Remerciements à Hubert Chiron pour la rédaction de l'ensemble des textes "Histoire de la pâtisserie"

1947 - 1967 Une boulimie de pâtisseries
« La pâtisserie est véritablement une science exacte alors que la cuisine est plutôt une science d’instinct et de jugement personnel »
(Raymond Oliver. 1958.)



La concurrence revient en 1947 et les pâtissiers vont répondre à une demande sans cesse croissante de douceurs. Peu de créations marquantes dans cette période, hormis les timides début de gâteaux au chocolat.
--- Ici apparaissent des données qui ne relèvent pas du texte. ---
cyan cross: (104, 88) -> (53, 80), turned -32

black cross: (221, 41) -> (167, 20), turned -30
La crème au beurre, aux multiples variantes, domine. Les autres crèmes sont parfumées avec différents alcools. L’ouverture d’un grand nombre de salons de thé, dans les pâtisseries, amplifie la consommation de petits gâteaux individuels (petits mokas, barquettes).
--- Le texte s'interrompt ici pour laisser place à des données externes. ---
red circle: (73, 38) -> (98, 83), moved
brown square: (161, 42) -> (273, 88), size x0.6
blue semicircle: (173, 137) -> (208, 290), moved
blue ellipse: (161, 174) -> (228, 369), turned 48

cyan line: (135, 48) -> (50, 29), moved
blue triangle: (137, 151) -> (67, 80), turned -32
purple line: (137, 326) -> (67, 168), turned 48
Les décors à la pâte d’amande, accompagnent les succès du moment ainsi de nombreux gâteaux des années cinquante se couvrent des héros de Walt disney à la grande joie des enfants. La décoration en arabesques avec la glace royale appliquée au cornet, nécessite un long apprentissage de la calligraphie.

A partir de 1950, tous les pâtissiers s'équipent de chambres froides, des tours et vitrines réfrigérées, les premiers surgélateurs font leur apparition au début des années soixante. Tout cela apporte une première réponse à la nécessaire rationalisation du travail. Les laboratoires continuent à se mécaniser : laminoirs et fours électriques facilitent le travail. De nouveaux matériaux, bacs plastiques, caissettes aluminium, cellophane, améliorent l’hygiène de la production et la présentation des produits.
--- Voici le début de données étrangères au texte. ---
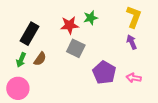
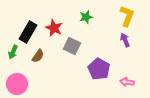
red star: (70, 25) -> (54, 28), moved, turned 30
green arrow: (21, 60) -> (13, 52), moved
pink arrow: (134, 78) -> (127, 82), moved

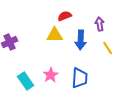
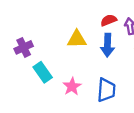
red semicircle: (65, 16) -> (109, 20), moved
cyan rectangle: (26, 81) -> (43, 72), moved

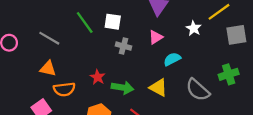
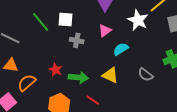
white star: (194, 28) -> (138, 20), size x1.5
orange semicircle: (64, 89) -> (27, 83), turned 150
gray semicircle: (198, 90) -> (145, 75), size x0.7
Les pâtissiers organisent de nombreux concours qui leur permettent de donner libre cours à leur créativité pour réaliser des pièces d’exception. Ces manifestations entretiennent l'émulation professionnelle et révèlent de nouveaux talents.

Joyeuses commères
Chemiser de petites caissettes plissées avec de la couverture chocolat. Laisser solidifier et garnir de parures de biscuit imbibé de sirop détendu avec du rhum. Dresser sur le tout un dôme de crème au beurre rose parfumé au rhum et parsemer la surface supérieure de nougatine finement concassée et tamisée. Tête modelée en pâte d’amande de teinte claire. Yeux, bouche et cheveux en couverture chocolat. Bras dressés en couverture, sur une feuille de papier et fixés ensuite de part et d’autre du tronc des sujets.
"La Pâtisserie française Illustrée Février 1956."